SASP is now under great scrutiny and scientists are avidly trying to determine its role and effects on surrounding tissues. SASP has been shown to induce cancer cell growth, thus providing a link between cellular decline and cancer with age. Knowing this connection, a key question is whether SASP-induced cancer formation can be prevented? Since senescence is a naturally occuring event, it can be inferred that it arose evolutionarily to serve a beneficial purpose. The pro-inflammatory cytokines and growth factors secreted by senescent cells heavily suggest a role in regenerating damaged tissue. Recent findings suggest that an early SASP factor, platelet-derived growth factor AA (PDGF-AA), is responsible for wound healing, and that the absence of this factor prevents healing. This raises a significant challenge for cancer research, SASP plays opposing roles: it has the essential function of inducing cell proliferation during wound healing, but it can also induce aging and death through the promotion of cancer tumor growth.
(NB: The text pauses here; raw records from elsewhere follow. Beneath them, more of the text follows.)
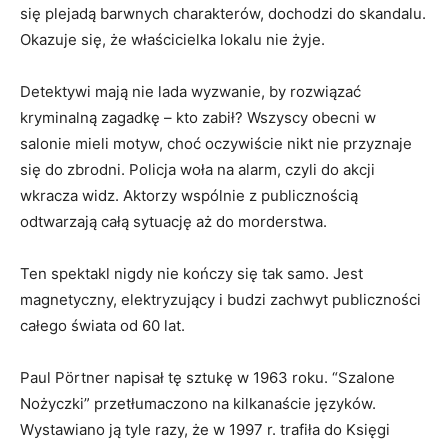
się plejadą barwnych charakterów, dochodzi do skandalu.
Okazuje się, że właścicielka lokalu nie żyje.
Detektywi mają nie lada wyzwanie, by rozwiązać
kryminalną zagadkę – kto zabił? Wszyscy obecni w
salonie mieli motyw, choć oczywiście nikt nie przyznaje
się do zbrodni. Policja woła na alarm, czyli do akcji
wkracza widz. Aktorzy wspólnie z publicznością
odtwarzają całą sytuację aż do morderstwa.
Ten spektakl nigdy nie kończy się tak samo. Jest
magnetyczny, elektryzujący i budzi zachwyt publiczności
całego świata od 60 lat.
Paul Pörtner napisał tę sztukę w 1963 roku. “Szalone
Nożyczki” przetłumaczono na kilkanaście języków.
Wystawiano ją tyle razy, że w 1997 r. trafiła do Księgi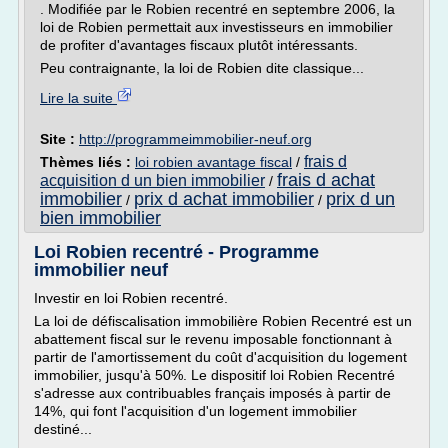
. Modifiée par le Robien recentré en septembre 2006, la
loi de Robien permettait aux investisseurs en immobilier
de profiter d'avantages fiscaux plutôt intéressants.
Peu contraignante, la loi de Robien dite classique...
Lire la suite
Site :
http://programmeimmobilier-neuf.org
frais d
Thèmes liés :
loi robien avantage fiscal
/
frais d achat
acquisition d un bien immobilier
/
immobilier
prix d achat immobilier
prix d un
/
/
bien immobilier
Loi Robien recentré - Programme
immobilier neuf
Investir en loi Robien recentré.
La loi de défiscalisation immobilière Robien Recentré est un
abattement fiscal sur le revenu imposable fonctionnant à
partir de l'amortissement du coût d'acquisition du logement
immobilier, jusqu'à 50%. Le dispositif loi Robien Recentré
s'adresse aux contribuables français imposés à partir de
14%, qui font l'acquisition d'un logement immobilier
destiné...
After senescence, cells secrete a number of factors that can contribute to cancer and aging. (Journal of Cell Biology)

After senescence, cells secrete a number of factors that can contribute to cancer and aging. (Journal of Cell Biology)

A number of approaches have been used to prevent the negative effects of SASP. DNA damage response proteins can induce SASP, and inactivating DNA repair mechanisms can potentially prevent SASP. The obvious problem with this strategy is that the DNA damage response is a critical component of cellular maintenance. Another approach is to eliminate senescent cells in various tissues. Interestingly, ablating senescent cells in mice does not affect lifespan but delays onset of age-associated diseases.
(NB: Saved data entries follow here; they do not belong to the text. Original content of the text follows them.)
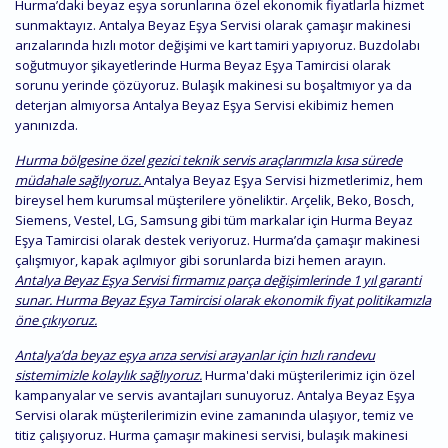
Hurma’daki beyaz eşya sorunlarına özel ekonomik fiyatlarla hizmet
sunmaktayız. Antalya Beyaz Eşya Servisi olarak çamaşır makinesi
arızalarında hızlı motor değişimi ve kart tamiri yapıyoruz. Buzdolabı
soğutmuyor şikayetlerinde Hurma Beyaz Eşya Tamircisi olarak
sorunu yerinde çözüyoruz. Bulaşık makinesi su boşaltmıyor ya da
deterjan almıyorsa Antalya Beyaz Eşya Servisi ekibimiz hemen
yanınızda.
Hurma bölgesine özel gezici teknik servis araçlarımızla kısa sürede
müdahale sağlıyoruz.
Antalya Beyaz Eşya Servisi hizmetlerimiz, hem
bireysel hem kurumsal müşterilere yöneliktir. Arçelik, Beko, Bosch,
Siemens, Vestel, LG, Samsung gibi tüm markalar için Hurma Beyaz
Eşya Tamircisi olarak destek veriyoruz. Hurma’da çamaşır makinesi
çalışmıyor, kapak açılmıyor gibi sorunlarda bizi hemen arayın.
Antalya Beyaz Eşya Servisi firmamız parça değişimlerinde 1 yıl garanti
sunar. Hurma Beyaz Eşya Tamircisi olarak ekonomik fiyat politikamızla
öne çıkıyoruz.
Antalya’da beyaz eşya arıza servisi arayanlar için hızlı randevu
sistemimizle kolaylık sağlıyoruz.
Hurma'daki müşterilerimiz için özel
kampanyalar ve servis avantajları sunuyoruz. Antalya Beyaz Eşya
Servisi olarak müşterilerimizin evine zamanında ulaşıyor, temiz ve
titiz çalışıyoruz. Hurma çamaşır makinesi servisi, bulaşık makinesi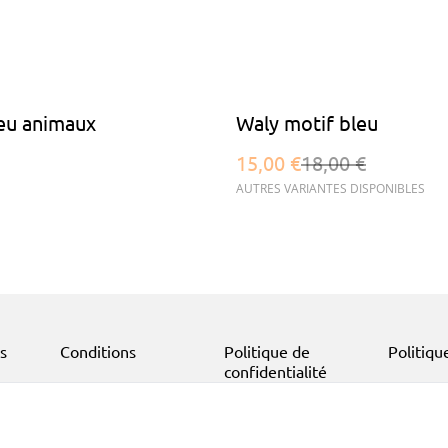
%
eu animaux
Waly motif bleu
15,00 €
18,00 €
AUTRES VARIANTES DISPONIBLES
s
Conditions
Politique de
Politiqu
confidentialité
At the Buck Institute, Dr. Judy Campisi’s lab utilizes transgenic mouse and in vitro human cell models to identify and selectively clear senescent cells. The goal of her work is to answer questions about the benefits and drawbacks of senescent cell clearance. Dr. Campisi is also interested in understanding the molecular signals that regulate and inhibit SASP expression. A recently published study from the Campisi lab (see our interview of first author Remi Martin-Laberge) determined that suppression of MTOR activity through rapamycin treatment suppresses particular SASP-associated cytokine levels, especially IL1A. IL1A suppression hinders NF-κB activity, which is largely responsible for maintaining cell survival and inducing pro-inflammatory signals (including those found in SASP). This finding suggests that it’s possible to hinder SASP selectively. Additionally, the expression of particular microRNAs such as miR-146a and 146b is elevated in senescent cells. It is thought that these microRNAs might be part of a negative feedback loop to suppress the production of SASP factors such as Interleukins 6 and 8, and thus ectopic expression of these microRNAs can inhibit SASP signals.

Despite their benefits, cellular senescence and SASP clearly contribute to the aging process and cancer. Targeted approaches that eliminate senescent cells or SASP under specific circumstances appear to be the best possible method for preventing SASP-induced aging and disease without hindering the necessary wound healing effects that SASP also regulates. There is still much to be understood about cellular senescence and its purpose, however. Understanding how it occurs and the factors that regulate this process are paramount in revealing key mechanisms that contribute to aging and the onset of age-related diseases.